There was some really interesting work (and some very intense backlash) a decade ago, when a research university’s president disappeared abruptly. “Masculinity contests” and racism in Canadian higher education had a brief but important moment of discussion. And I’m not citing the scholar who did crucial research and commentary on this, because she paid a significant price.

Similarly, I have a former colleague who deserved a great deal of redress. Like Bill, in The Chair, he was deeply committed to his students and to his institution, to systemic change and disability equity and setting limits on the exploitation of graduate students and contract faculty.

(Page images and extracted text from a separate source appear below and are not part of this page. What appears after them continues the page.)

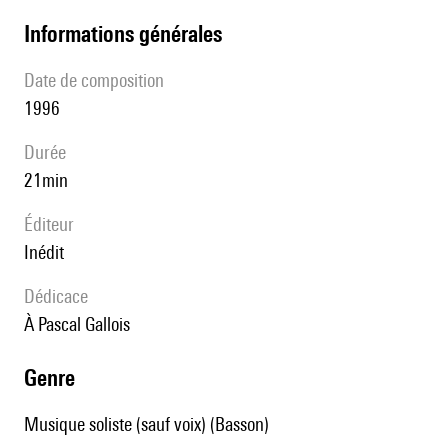
informations générales
date de composition
1996
durée
21min
éditeur
Inédit
Dédicace
à Pascal Gallois
genre
Musique soliste (sauf voix) (Basson)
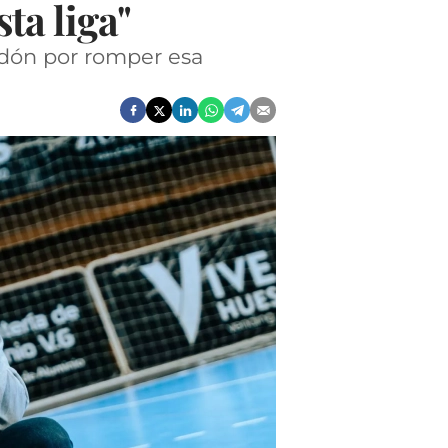
ta liga"
erdón por romper esa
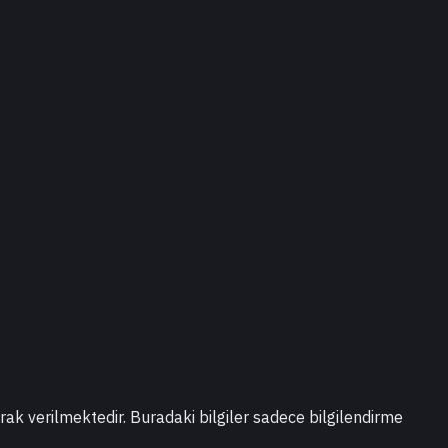
larak verilmektedir. Buradaki bilgiler sadece bilgilendirme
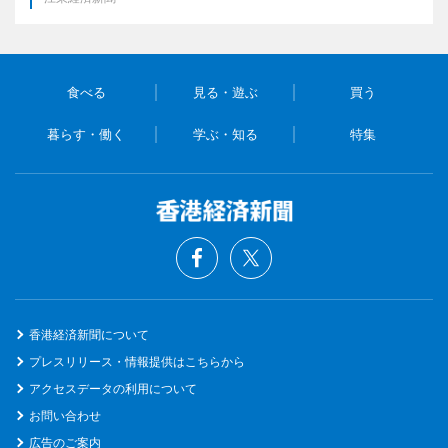
食べる
見る・遊ぶ
買う
暮らす・働く
学ぶ・知る
特集
香港経済新聞について
プレスリリース・情報提供はこちらから
アクセスデータの利用について
お問い合わせ
広告のご案内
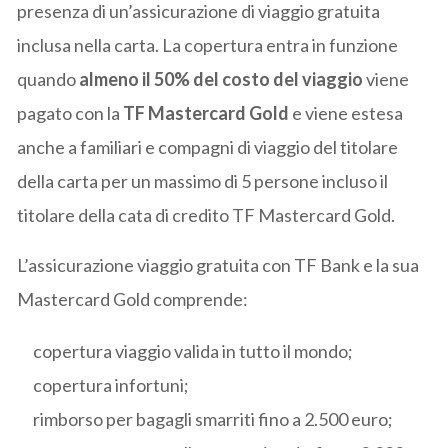
presenza di un’assicurazione di viaggio gratuita
inclusa nella carta. La copertura entra in funzione
quando
almeno il 50% del costo del viaggio
viene
pagato con la
TF Mastercard Gold
e viene estesa
anche a familiari e compagni di viaggio del titolare
della carta per un massimo di 5 persone incluso il
titolare della cata di credito TF Mastercard Gold.
L’assicurazione viaggio gratuita con TF Bank e la sua
Mastercard Gold comprende:
copertura viaggio valida in tutto il mondo;
copertura infortuni;
rimborso per bagagli smarriti fino a 2.500 euro;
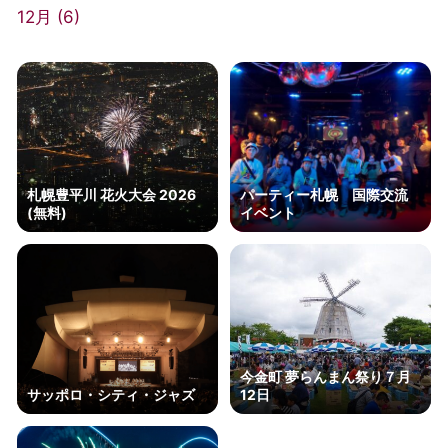
12月 (
6
)
札幌豊平川 花火大会 2026
パーティー札幌 国際交流
(無料)
イベント
今金町 夢らんまん祭り７月
サッポロ・シティ・ジャズ
12日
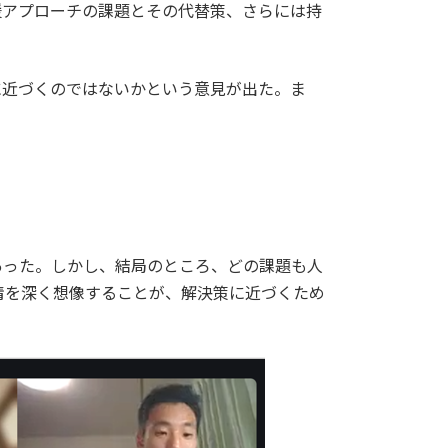
援アプローチの課題とその代替策、さらには持
に近づくのではないかという意見が出た。ま
あった。しかし、結局のところ、どの課題も人
情を深く想像することが、解決策に近づくため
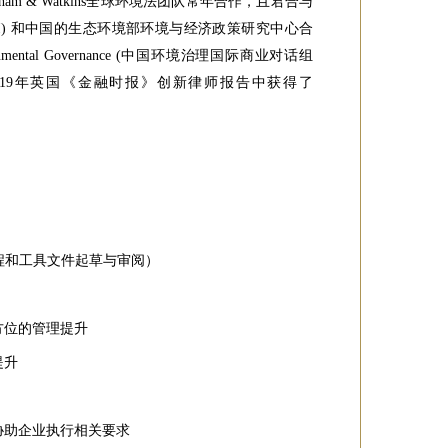
m & Watkins全球环境法团队常年合作，且君合与
stitute (ELI) 和中国的生态环境部环境与经济政策研究中心合
 Environmental Governance (中国环境治理国际商业对话组
G在2019年英国《金融时报》创新律师报告中获得了
程和工具文件起草与审阅）
方位的管理提升
提升
协助企业执行相关要求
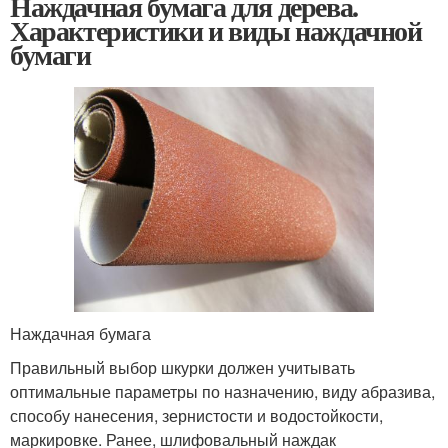
Наждачная бумага для дерева.
Характеристики и виды наждачной
бумаги
Наждачная бумага
Правильный выбор шкурки должен учитывать
оптимальные параметры по назначению, виду абразива,
способу нанесения, зернистости и водостойкости,
маркировке. Ранее, шлифовальный наждак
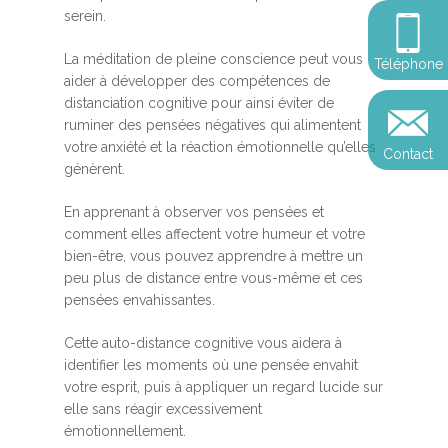
Somatic Expériencing
Calendrier
personnel
serein.
Révelez votre leadersh
votre impact
Devenir praticien en m
Révelez votre leadersh
Explorer
La méditation de pleine conscience peut vous
Téléphone
de pleine conscience
Conférences
votre impact
aider à développer des compétences de
et découvrir
distanciation cognitive pour ainsi éviter de
Reconversion et transi
ruminer des pensées négatives qui alimentent
Blog
Podcast
professionnelle
votre anxiété et la réaction émotionnelle qu’elles
Contact
Sandrine
génèrent.
Contact
Presse et médias
En apprenant à observer vos pensées et
Témoignages
comment elles affectent votre humeur et votre
bien-être, vous pouvez apprendre à mettre un
Podcast
peu plus de distance entre vous-même et ces
pensées envahissantes.
Cette auto-distance cognitive vous aidera à
identifier les moments où une pensée envahit
votre esprit, puis à appliquer un regard lucide sur
elle sans réagir excessivement
émotionnellement.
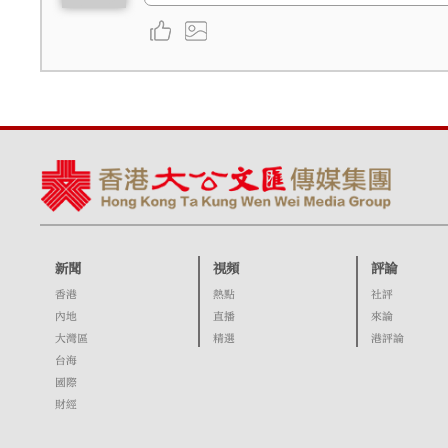
新聞
視頻
評論
香港
熱點
社評
內地
直播
來論
大灣區
精選
港評論
台海
國際
財經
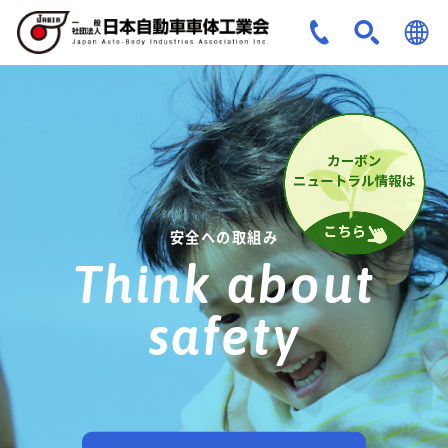
JPN
ENG
安全への取組み
Think about
safety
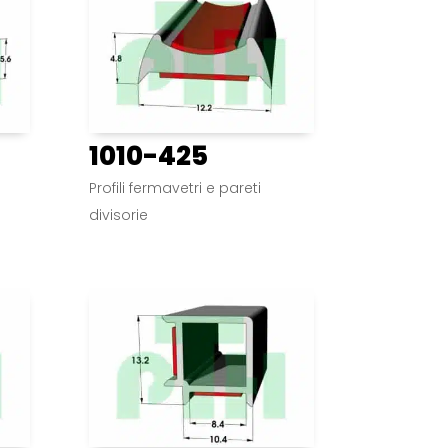
1010-425
Profili fermavetri e pareti
divisorie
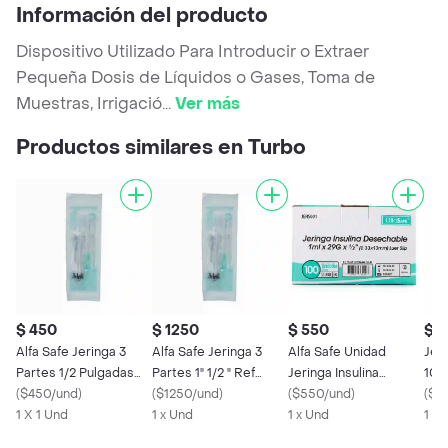
Información del producto
Dispositivo Utilizado Para Introducir o Extraer
Pequeña Dosis de Líquidos o Gases, Toma de
Muestras, Irrigació
...
Ver más
Productos similares en Turbo
$ 450
$ 1250
$ 550
$ 
Alfa Safe Jeringa 3
Alfa Safe Jeringa 3
Alfa Safe Unidad
Jer
Partes 1/2 Pulgadas
Partes 1" 1/2 " Ref
Jeringa Insulina
10m
Ref JEHLl002
(
$450/und
)
JEHL006 Sobre
(
$1250/und
)
desechable
(
$550/und
)
Alfa
(
$7
1 X 1 Und
1 x Und
1 x Und
Pul
1 x 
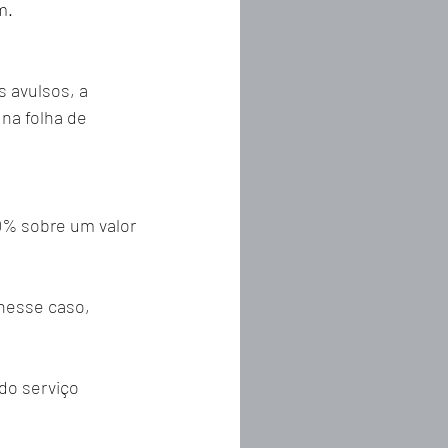
m.
 avulsos, a 
na folha de 
0% sobre um valor 
nesse caso, 
do serviço 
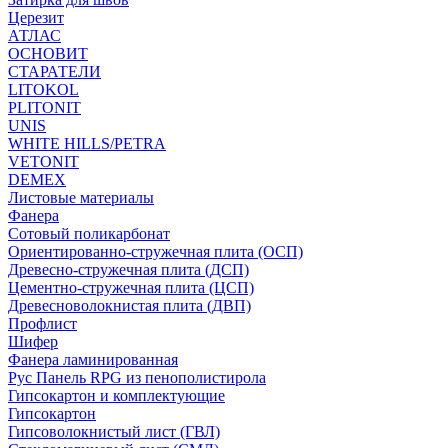
Церезит
АТЛАС
ОСНОВИТ
СТАРАТЕЛИ
LITOKOL
PLITONIT
UNIS
WHITE HILLS/PETRA
VETONIT
DEMEX
Листовые материалы
Фанера
Сотовый поликарбонат
Ориентированно-стружечная плита (ОСП)
Древесно-стружечная плита (ДСП)
Цементно-стружечная плита (ЦСП)
Древесноволокнистая плита (ДВП)
Профлист
Шифер
Фанера ламинированная
Рус Панель RPG из пенополистирола
Гипсокартон и комплектующие
Гипсокартон
Гипсоволокнистый лист (ГВЛ)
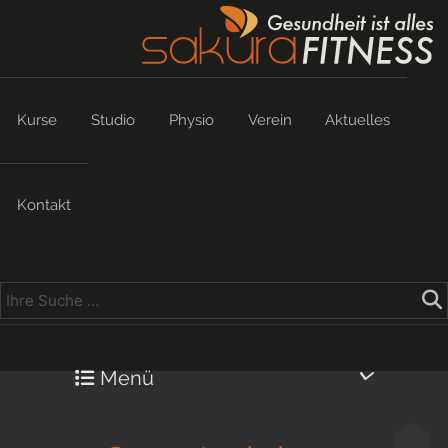
Kurse
Studio
Physio
Verein
Aktuelles
Kontakt
Menü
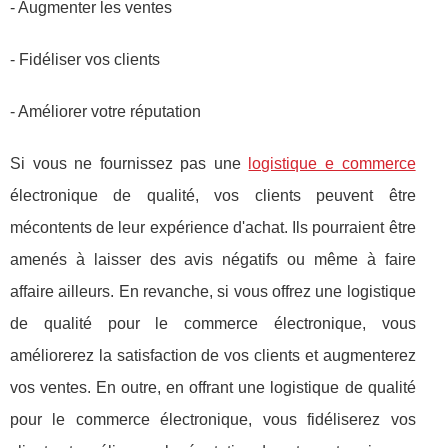
- Augmenter les ventes
- Fidéliser vos clients
- Améliorer votre réputation
Si vous ne fournissez pas une
logistique e commerce
électronique de qualité, vos clients peuvent être
mécontents de leur expérience d'achat. Ils pourraient être
amenés à laisser des avis négatifs ou même à faire
affaire ailleurs. En revanche, si vous offrez une logistique
de qualité pour le commerce électronique, vous
améliorerez la satisfaction de vos clients et augmenterez
vos ventes. En outre, en offrant une logistique de qualité
pour le commerce électronique, vous fidéliserez vos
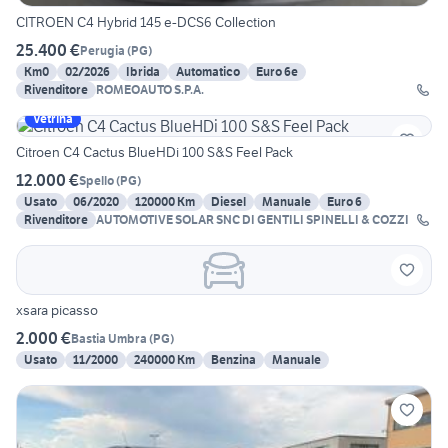
CITROEN C4 Hybrid 145 e-DCS6 Collection
25.400 €
Perugia
(
PG
)
Km0
02/2026
Ibrida
Automatico
Euro 6e
Rivenditore
ROMEOAUTO S.P.A.
Vetrina
Citroen C4 Cactus BlueHDi 100 S&S Feel Pack
12.000 €
Spello
(
PG
)
Usato
06/2020
120000 Km
Diesel
Manuale
Euro 6
Rivenditore
AUTOMOTIVE SOLAR SNC DI GENTILI SPINELLI & COZZI
xsara picasso
2.000 €
Bastia Umbra
(
PG
)
Usato
11/2000
240000 Km
Benzina
Manuale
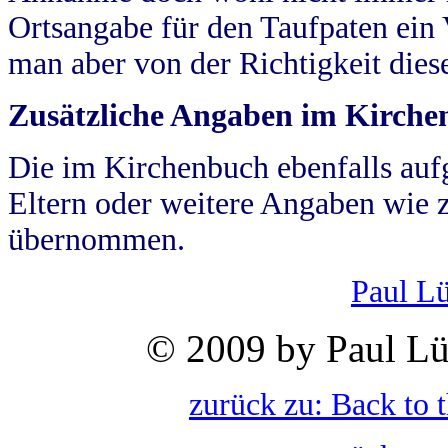
Ortsangabe für den Taufpaten ein
man aber von der Richtigkeit die
Zusätzliche Angaben im Kirch
Die im Kirchenbuch ebenfalls auf
Eltern oder weitere Angaben wie z
übernommen.
Paul L
© 2009 by Paul Lü
zurück zu: Back to 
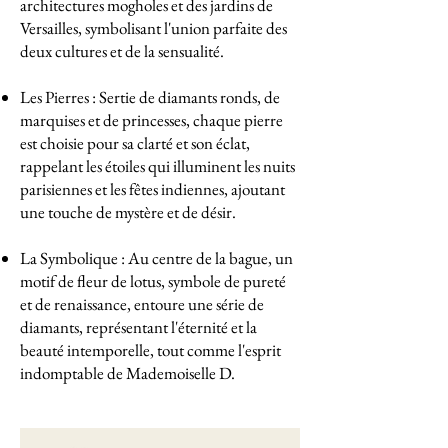
architectures mogholes et des jardins de
Versailles, symbolisant l'union parfaite des
deux cultures et de la sensualité.
Les Pierres : Sertie de diamants ronds, de
marquises et de princesses, chaque pierre
est choisie pour sa clarté et son éclat,
rappelant les étoiles qui illuminent les nuits
parisiennes et les fêtes indiennes, ajoutant
une touche de mystère et de désir.
La Symbolique : Au centre de la bague, un
motif de fleur de lotus, symbole de pureté
et de renaissance, entoure une série de
diamants, représentant l'éternité et la
beauté intemporelle, tout comme l'esprit
indomptable de Mademoiselle D.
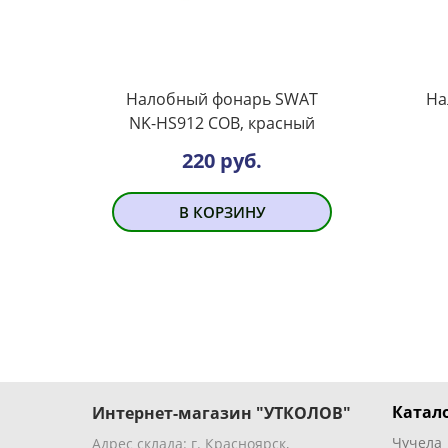
Налобный фонарь SWAT
На
NK-HS912 COB, красный
220 руб.
В КОРЗИНУ
Катало
Интернет-магазин "УТКОЛОВ"
Чучела
Адрес склада: г. Красноярск,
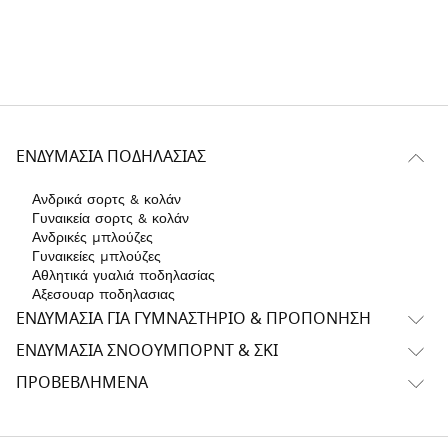
ΕΝΔΥΜΑΣΊΑ ΠΟΔΗΛΑΣΊΑΣ
Ανδρικά σορτς & κολάν
Γυναικεία σορτς & κολάν
Ανδρικές μπλούζες
Γυναικείες μπλούζες
Αθλητικά γυαλιά ποδηλασίας
Αξεσουαρ ποδηλασιας
ΕΝΔΥΜΑΣΊΑ ΓΙΑ ΓΥΜΝΑΣΤΉΡΙΟ & ΠΡΟΠΌΝΗΣΗ
ΕΝΔΥΜΑΣΊΑ ΣΝΌΟΥΜΠΟΡΝΤ & ΣΚΙ
ΠΡΟΒΕΒΛΗΜΈΝΑ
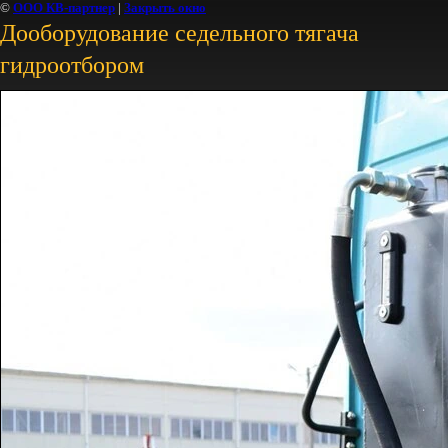
©
ООО КВ-партнер
|
Закрыть окно
Дооборудование седельного тягача
гидроотбором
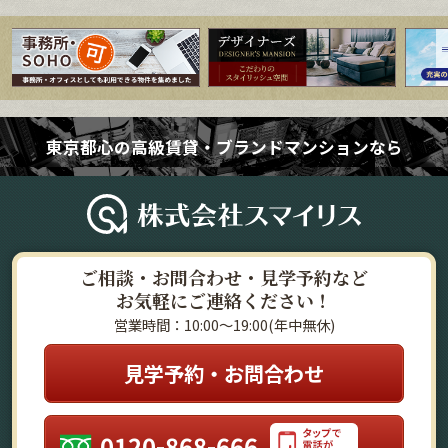
東京都心の高級賃貸・ブランドマンションなら
ご相談・お問合わせ・見学予約など
お気軽にご連絡ください！
営業時間：10:00～19:00(年中無休)
見学予約・お問合わせ
0120-868-666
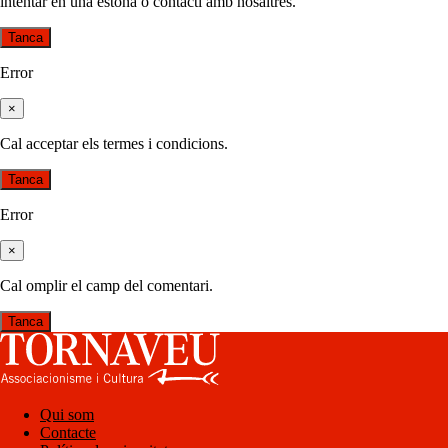
intentar en una estona o contacti amb nosaltres.
Tanca
Error
×
Cal acceptar els termes i condicions.
Tanca
Error
×
Cal omplir el camp del comentari.
Tanca
Qui som
Contacte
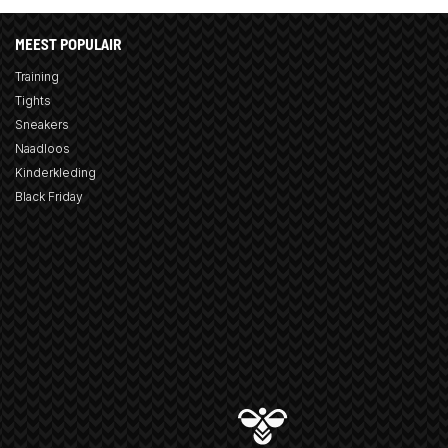
MEEST POPULAIR
Training
Tights
Sneakers
Naadloos
Kinderkleding
Black Friday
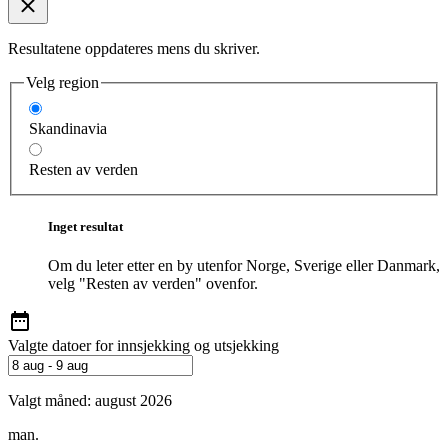
Resultatene oppdateres mens du skriver.
Velg region
Skandinavia
Resten av verden
Inget resultat
Om du leter etter en by utenfor Norge, Sverige eller Danmark,
velg "Resten av verden" ovenfor.
Valgte datoer for innsjekking og utsjekking
Valgt måned:
august 2026
man.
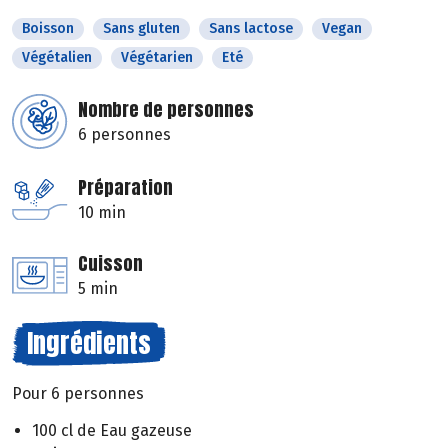
Boisson
Sans gluten
Sans lactose
Vegan
Végétalien
Végétarien
Eté
Nombre de personnes
6 personnes
Préparation
10 min
Cuisson
5 min
Ingrédients
Pour 6 personnes
100 cl de Eau gazeuse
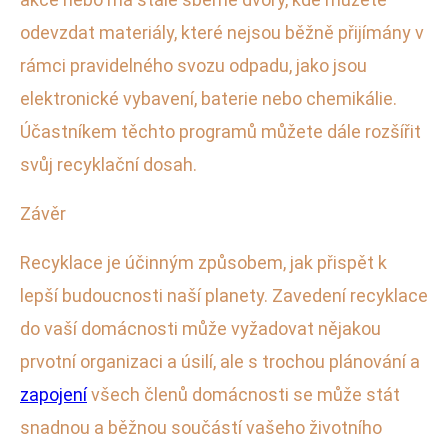
odevzdat materiály, které nejsou běžně přijímány v
rámci pravidelného svozu odpadu, jako jsou
elektronické vybavení, baterie nebo chemikálie.
Účastníkem těchto programů můžete dále rozšířit
svůj recyklační dosah.
Závěr
Recyklace je účinným způsobem, jak přispět k
lepší budoucnosti naší planety. Zavedení recyklace
do vaší domácnosti může vyžadovat nějakou
prvotní organizaci a úsilí, ale s trochou plánování a
zapojení
všech členů domácnosti se může stát
snadnou a běžnou součástí vašeho životního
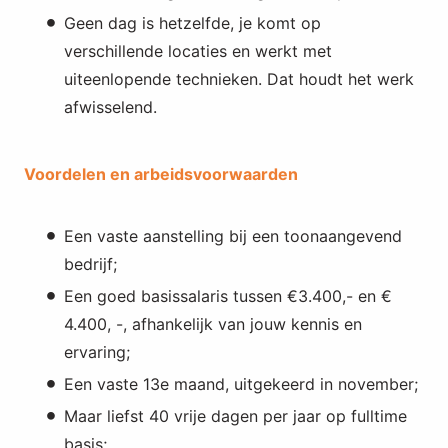
Geen dag is hetzelfde, je komt op
verschillende locaties en werkt met
uiteenlopende technieken. Dat houdt het werk
afwisselend.
Voordelen en arbeidsvoorwaarden
Een vaste aanstelling bij een toonaangevend
bedrijf;
Een goed basissalaris tussen €3.400,- en €
4.400, -, afhankelijk van jouw kennis en
ervaring;
Een vaste 13e maand, uitgekeerd in november;
Maar liefst 40 vrije dagen per jaar op fulltime
basis;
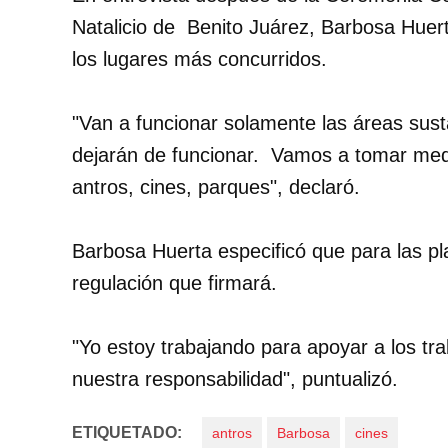
Natalicio de Benito Juárez, Barbosa Huer
los lugares más concurridos.
"Van a funcionar solamente las áreas sust
dejarán de funcionar. Vamos a tomar medi
antros, cines, parques", declaró.
Barbosa Huerta especificó que para las pl
regulación que firmará.
"Yo estoy trabajando para apoyar a los tr
nuestra responsabilidad", puntualizó.
ETIQUETADO:
antros
Barbosa
cines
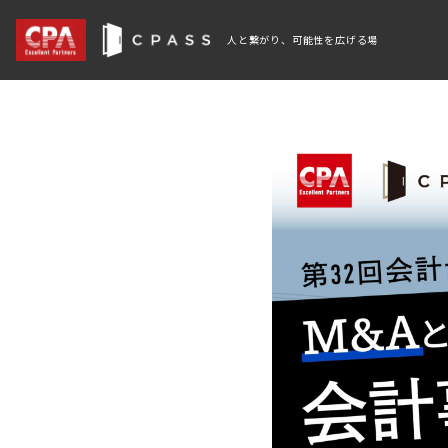
人と繋がり、可能性を広げる場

Universities need more people like that.

Some of his colleagues, of course, tried to wreck his career. It was the worst thing I’ve witnessed, aggravated by the fact that most of the bystanders seemed indifferent.

Now that I’ve finished my six-year-long odyssey of watching The Chair, I’m contemplating options for next steps.

As always, Sara Ahmed’s work on killjoys and complaint is the most helpful guide. I’m on the market, somewhat reluctantly, because I have the least seniority in my department as of this term, and I’m worried that a post-secondary sector review is unlikely to provide the infusion of funds that colleges and universities in Canada need to make up for lost millions–billions?–in international student fees.

But I’ve also been quietly re-arranging my life to prepare for something completely outside of academia. My preferences for career shifts are underwater archaeology and journalism, so it’s unfortunate that my attempt at scuba diving was a bust. Instead, I’ve worked on a business plan and pivot strategy.

Two book projects are percolating, and a third is in a second stage of revisions and is inching towards completion. At least two of these are easier to complete while away from higher ed.

I’m so grateful to all of the colleagues who have committed themselves to making academia a better place, but I’m also so tired of fighting the same battles for resources and credibility that we’ve undertaken for decades. Reading and writing and research matter so much that they present a political threat. In the United States, universities and colleges have been under attack. But I’m not seeing a way forward, right now.

And then I remember Kirsty Duncan, MP and federal cabinet minister, coming to Congress when she was Minister of Science. She was so engaged with the research that people were doing in the humanities and social sciences. She saw benefits for climate change science and activism in interdisciplinary alliances.

I wish that we were holding Congress this year so that we could honour her commitment to fostering research outside of the sciences, too. She made a difference.